Anytime an employee is hired, it is a massive gamble for the company. Ensuring they did the right job, they work feverishly, checking the resume, conducting interview after interview, maybe an assessment or LeetCode challenge to hire an employee, and desperate that they made the right choice out of the other 500 applicants. So much effort has gone into one person. The last thing this company needs is another employee gone, creating a vacancy to fill. So, what is it that makes an employee leave? How can we as a company predict and see what may influence an employee to leave, so before they do, we handle it and keep them satisfied? This data story will walk that path, and in the end, build a machine learning model to predict it in the future.
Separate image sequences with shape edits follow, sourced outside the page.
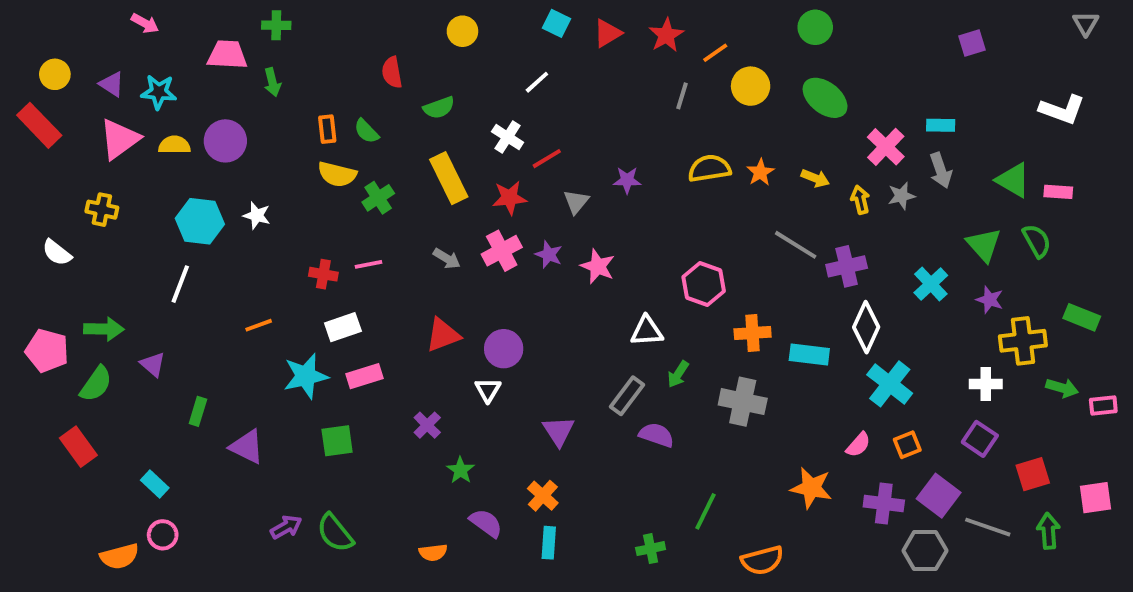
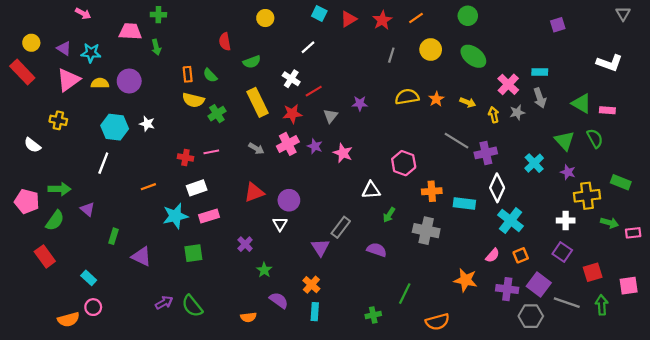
orange line: (715, 53) -> (416, 18), moved
gray rectangle: (627, 396) -> (341, 227), moved

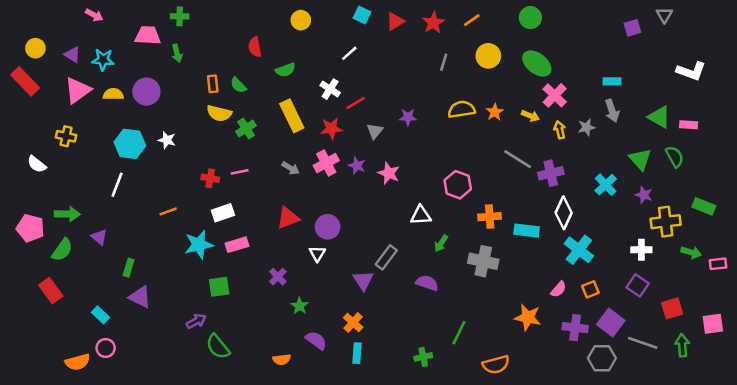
gray triangle: (623, 14) -> (664, 15), moved
pink cross: (508, 84) -> (555, 95), moved
purple triangle: (142, 256) -> (140, 297), moved
purple arrow: (164, 303) -> (196, 321), moved

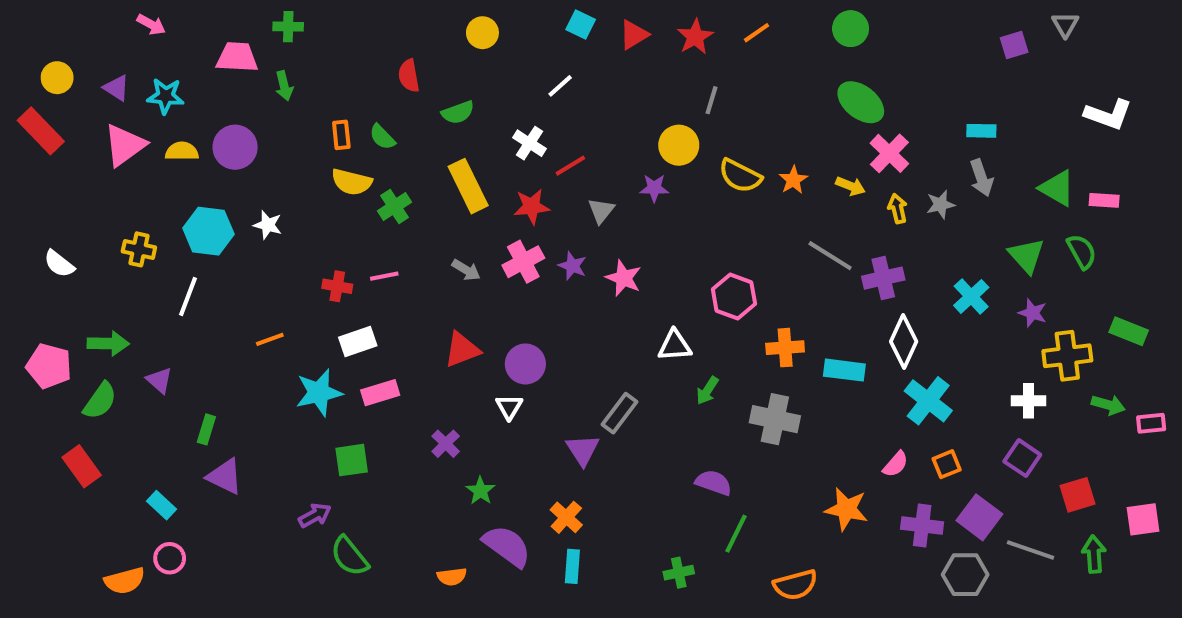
yellow circle: (488, 56) -> (679, 145), moved
yellow semicircle: (462, 109) -> (740, 176), turned -144
yellow cross: (66, 136) -> (139, 249), moved
purple semicircle: (427, 283) -> (714, 483), moved
purple semicircle: (316, 340) -> (507, 546), size x1.4

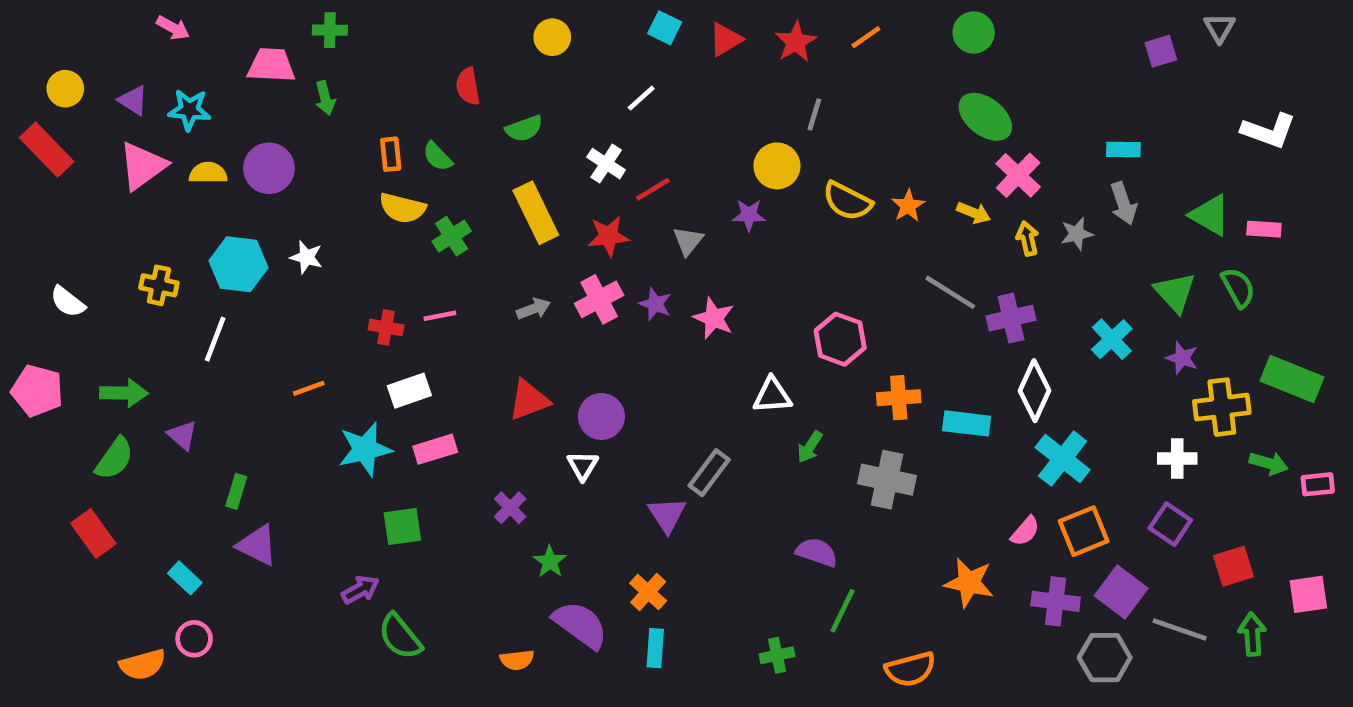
gray arrow: (466, 270) -> (534, 309), turned -52
green rectangle: (1129, 331) -> (1292, 379), size x1.4
pink pentagon: (49, 366) -> (37, 391), moved
orange square: (947, 464) -> (1084, 531), size x1.5

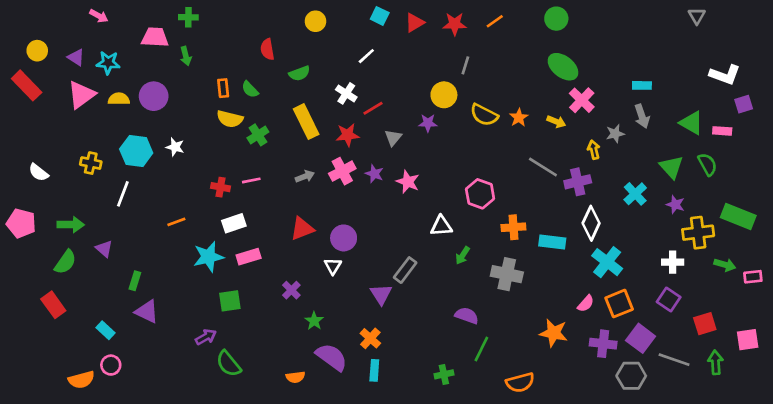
red star: (796, 42) -> (455, 24), turned 30
purple square: (1161, 51) -> (744, 104), moved
yellow arrow: (1027, 239) -> (594, 150), moved

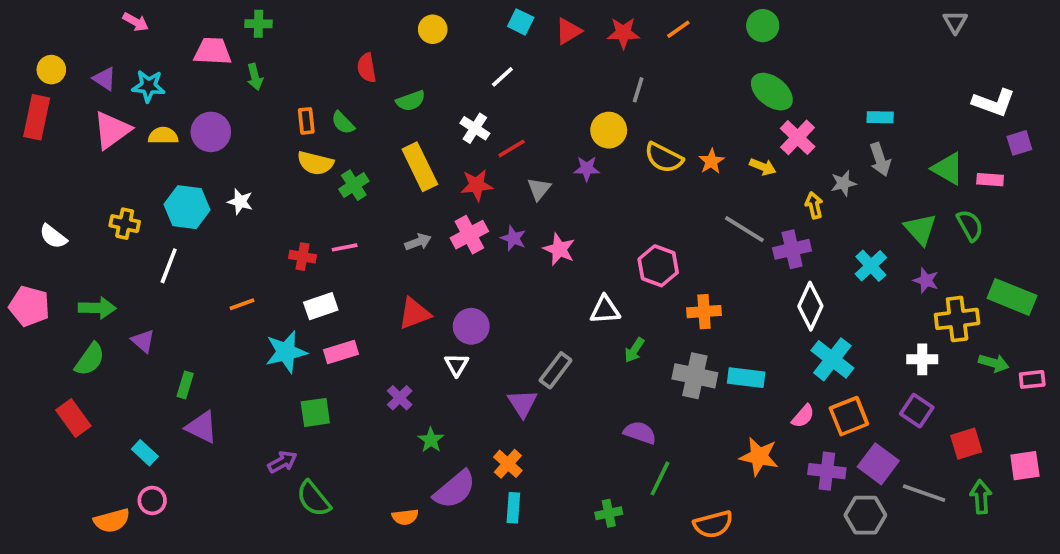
red rectangle: (27, 85) -> (37, 117), turned 56
cyan rectangle: (552, 242) -> (746, 378), moved
purple semicircle: (332, 357) -> (455, 489), turned 104

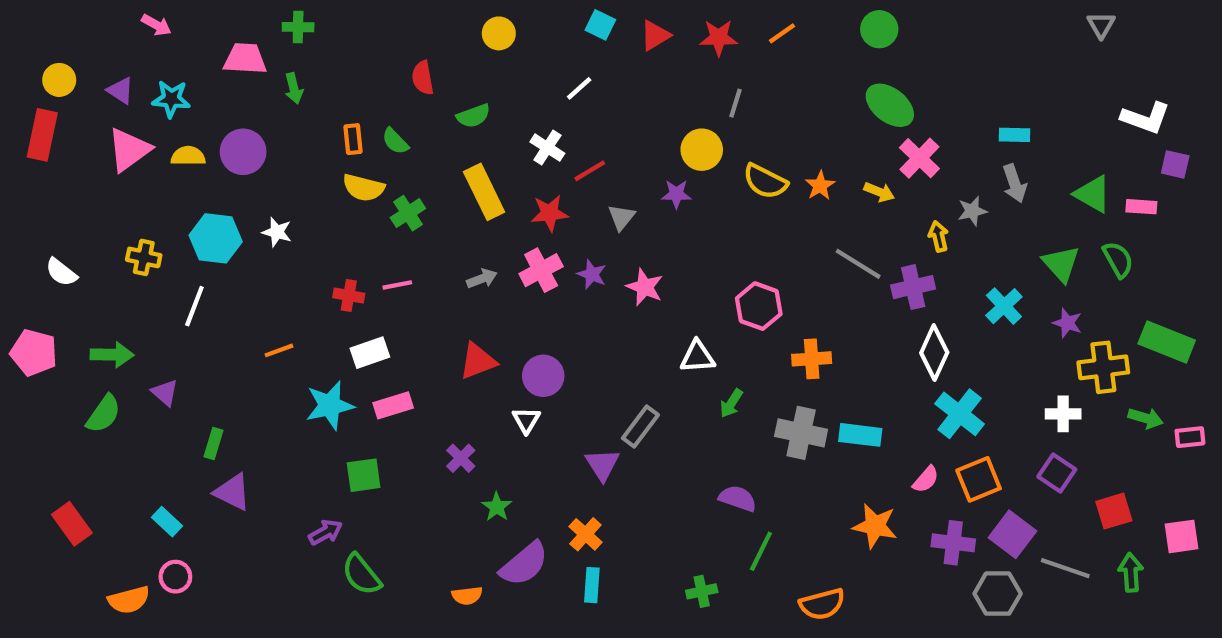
purple square: (1019, 143) -> (1175, 164), turned 30
red rectangle: (73, 418) -> (72, 524), moved

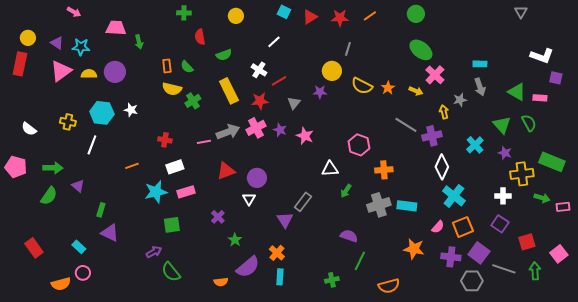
green cross: (298, 27) -> (184, 13), moved
gray arrow: (482, 279) -> (228, 132), size x1.6
pink line: (397, 285) -> (204, 142), moved
gray cross: (801, 433) -> (379, 205), turned -30
pink square: (1182, 536) -> (559, 254), turned -30

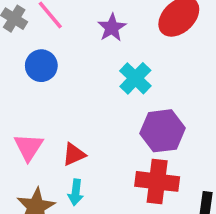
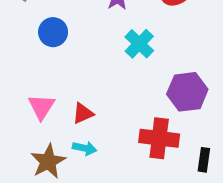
purple hexagon: (163, 131) -> (187, 92), moved
cyan arrow: (76, 192) -> (85, 148), turned -85

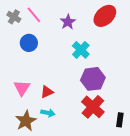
purple hexagon: (187, 92) -> (93, 79), moved
red cross: (159, 138) -> (93, 107), turned 35

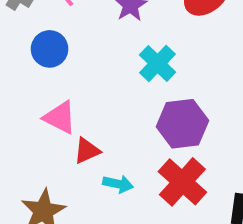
pink triangle: (22, 88) -> (60, 117), moved, turned -36
cyan arrow: (48, 113) -> (118, 184), moved

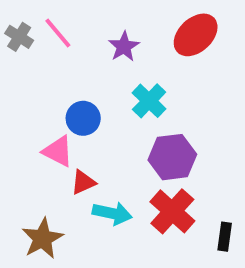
blue circle: (50, 49) -> (83, 118), moved
cyan arrow: (118, 184) -> (112, 213), size x1.4

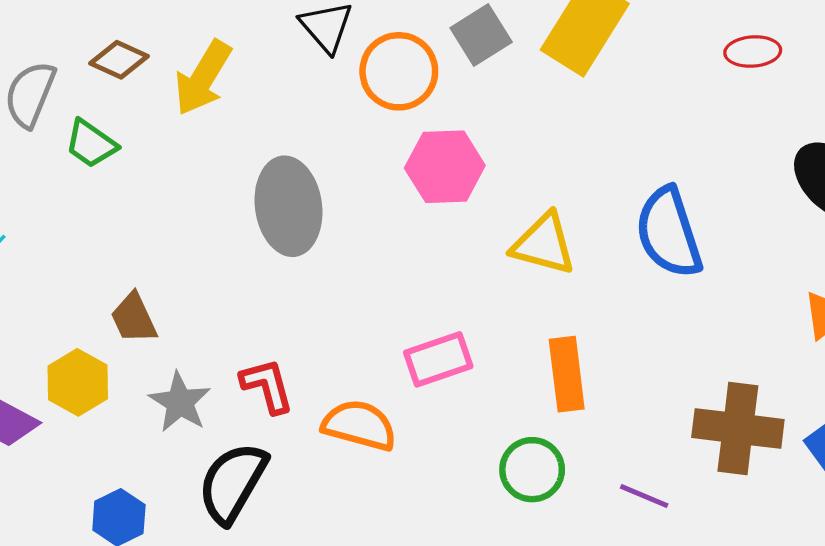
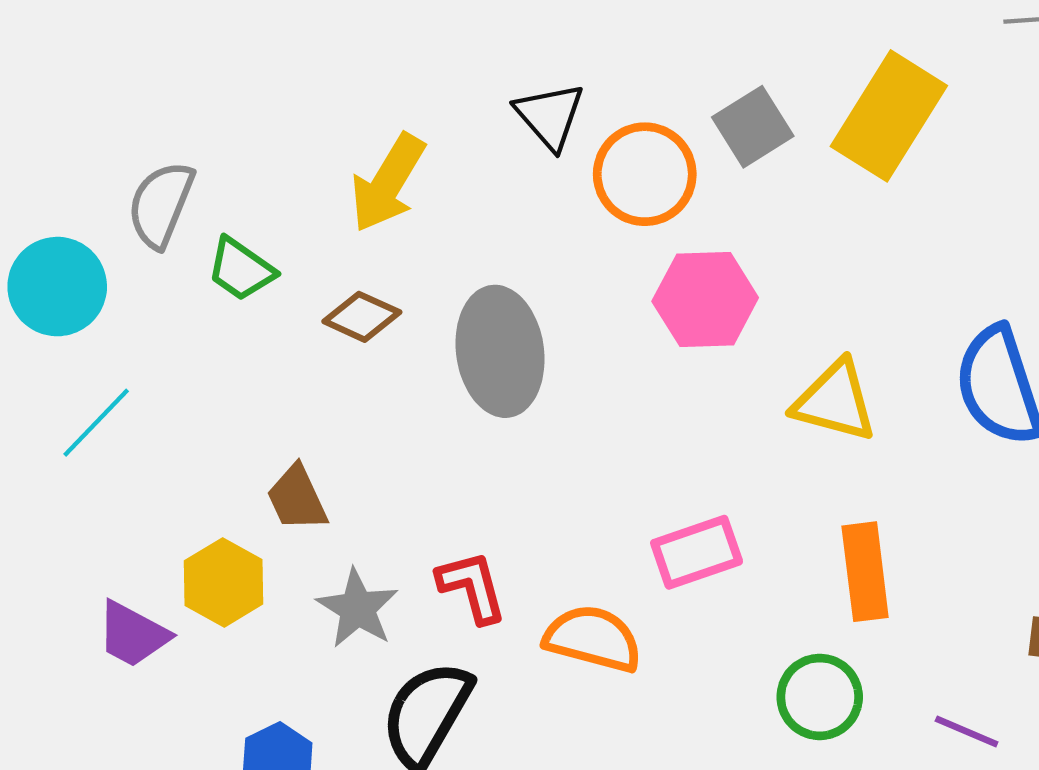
brown diamond: (119, 60) -> (362, 317), moved

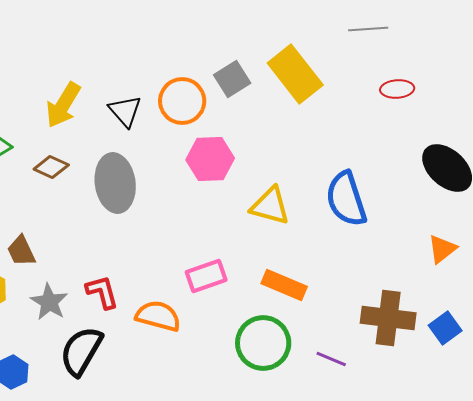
black triangle: (550, 116) -> (125, 111), moved
yellow rectangle: (889, 116) -> (295, 74), turned -70
orange rectangle: (865, 572) -> (284, 285), turned -60
green circle: (820, 697) -> (263, 343), size x1.4

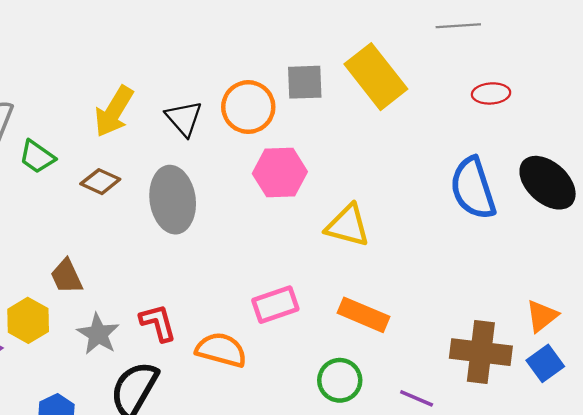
gray square: (232, 79) -> (305, 82), turned 30
blue semicircle: (346, 199) -> (473, 188), moved
orange triangle: (442, 249) -> (542, 316), moved
green circle: (263, 343) -> (340, 380), size x0.7

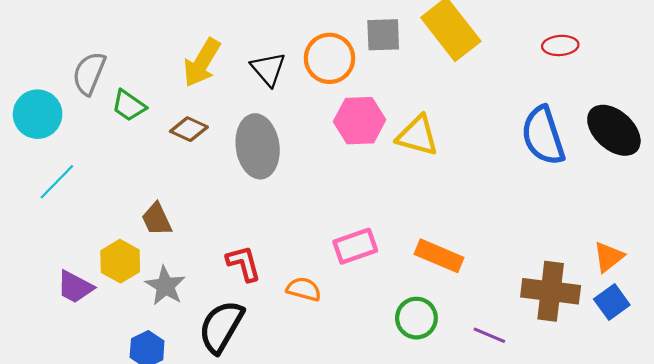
yellow triangle: (348, 226) -> (418, 136), moved
gray star: (98, 334) -> (165, 286), moved
orange semicircle: (221, 350) -> (304, 289), size x0.7

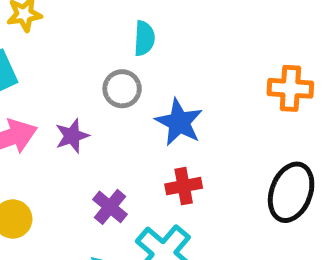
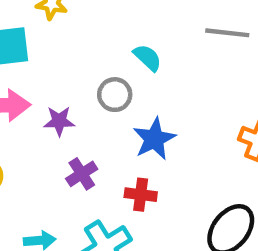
cyan semicircle: (144, 38) -> (148, 58), turned -68
purple cross: (110, 207) -> (82, 174), moved

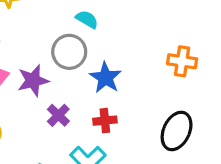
gray circle: (115, 95) -> (69, 52), size x1.4
purple star: (59, 121) -> (33, 81), size x1.4

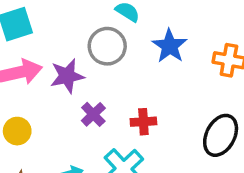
blue star: (106, 78) -> (170, 46), moved

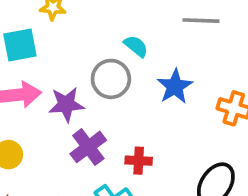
purple cross: (93, 114) -> (88, 147), size x1.4

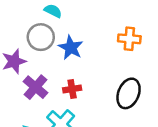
blue star: (175, 86) -> (71, 48), moved

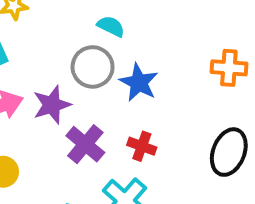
red cross: (72, 89) -> (142, 146), turned 30

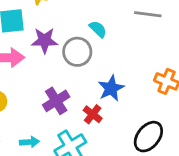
blue star: (139, 83) -> (111, 88), moved
purple star: (52, 105) -> (45, 40), moved

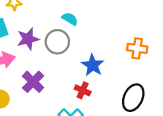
purple cross: (56, 101) -> (33, 82), moved

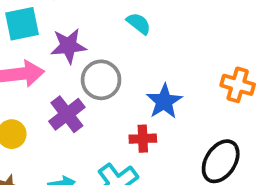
gray circle: (57, 42) -> (101, 80), moved
red cross: (83, 90) -> (143, 139), turned -35

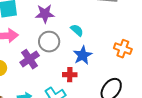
cyan semicircle: (139, 24) -> (77, 30), moved
purple star: (68, 46) -> (45, 14), moved

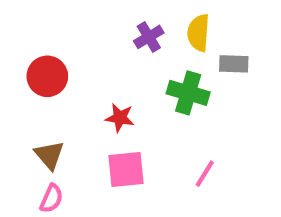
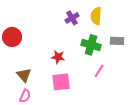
gray rectangle: (234, 64) -> (117, 41), moved
red circle: (47, 76) -> (12, 37), moved
pink line: (205, 174) -> (99, 71), moved

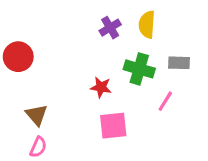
red star: (58, 57) -> (101, 87), moved
pink line: (99, 71) -> (165, 101), moved
pink square: (61, 82) -> (113, 126), moved

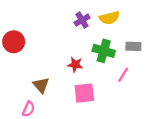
yellow semicircle: (147, 25) -> (109, 18), turned -108
brown triangle: (37, 115) -> (41, 85), moved

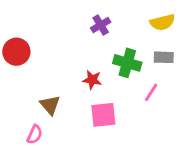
yellow semicircle: (109, 18) -> (162, 22), moved

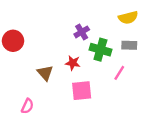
purple cross: (101, 25) -> (82, 32), moved
brown triangle: (50, 105) -> (45, 73), moved

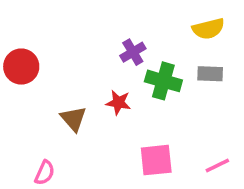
pink line: (119, 73) -> (217, 165), moved, turned 32
pink square: (82, 91) -> (156, 160), moved

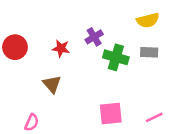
red star: (118, 103) -> (61, 48), moved

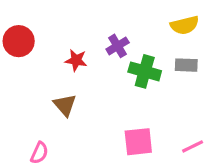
red circle: (15, 47) -> (19, 41), moved

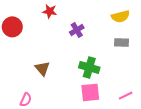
red star: (76, 60) -> (50, 11), moved
green cross: (145, 71) -> (89, 67), moved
I aim to identify significant factors that could lead to an employee resigning, as well as paint a picture through data analytics and statistics of the differences between employees who leave and those who stay. In the end, I will develop a machine learning model that can accurately predict employee churn with a low margin of error.
head(df)
## # A tibble: 6 × 13
## left_company department job_level salary weekly_hours business_travel
## <fct> <fct> <fct> <dbl> <dbl> <fct>
## 1 Yes Sales Director 1.19e5 56 Rarely
## 2 No Sales Senior M… 8.56e4 42 Frequently
## 3 Yes Product Development Associate 4.62e4 56 Rarely
## 4 No IT and Analytics Director 1.17e5 50 Frequently
## 5 No Sales Associate 3.66e4 46 Rarely
## 6 No Marketing Senior M… 8.35e4 48 Frequently
## # ℹ 7 more variables: yrs_at_company <int>, yrs_since_promotion <int>,
## # previous_companies <dbl>, job_satisfaction <fct>, performance_rating <fct>,
## # marital_status <fct>, miles_from_home <int>
str(df)
## tibble [1,470 × 13] (S3: tbl_df/tbl/data.frame)
## $ left_company : Factor w/ 2 levels "No","Yes": 2 1 2 1 1 1 1 1 1 1 ...
## $ department : Factor w/ 6 levels "Marketing","Sales",..: 2 2 4 5 2 1 1 2 6 4 ...
## $ job_level : Factor w/ 5 levels "Associate","Manager",..: 4 3 1 4 1 3 3 4 3 4 ...
## $ salary : num [1:1470] 118681 85576 46236 117227 36635 ...
## $ weekly_hours : num [1:1470] 56 42 56 50 46 48 44 47 50 51 ...
## $ business_travel : Factor w/ 3 levels "None","Rarely",..: 2 3 2 3 2 3 2 2 3 2 ...
## $ yrs_at_company : int [1:1470] 6 10 0 8 2 7 1 1 9 7 ...
## $ yrs_since_promotion: int [1:1470] 0 1 0 3 2 3 0 0 1 7 ...
## $ previous_companies : num [1:1470] 5 5 6 1 2 1 3 3 3 3 ...
## $ job_satisfaction : Factor w/ 4 levels "Low","Medium",..: 4 2 3 3 2 4 1 3 3 3 ...
## $ performance_rating : Factor w/ 5 levels "Not Effective",..: 3 4 2 5 4 3 3 5 3 4 ...
## $ marital_status : Factor w/ 3 levels "Single","Married",..: 1 2 1 2 2 1 2 3 1 2 ...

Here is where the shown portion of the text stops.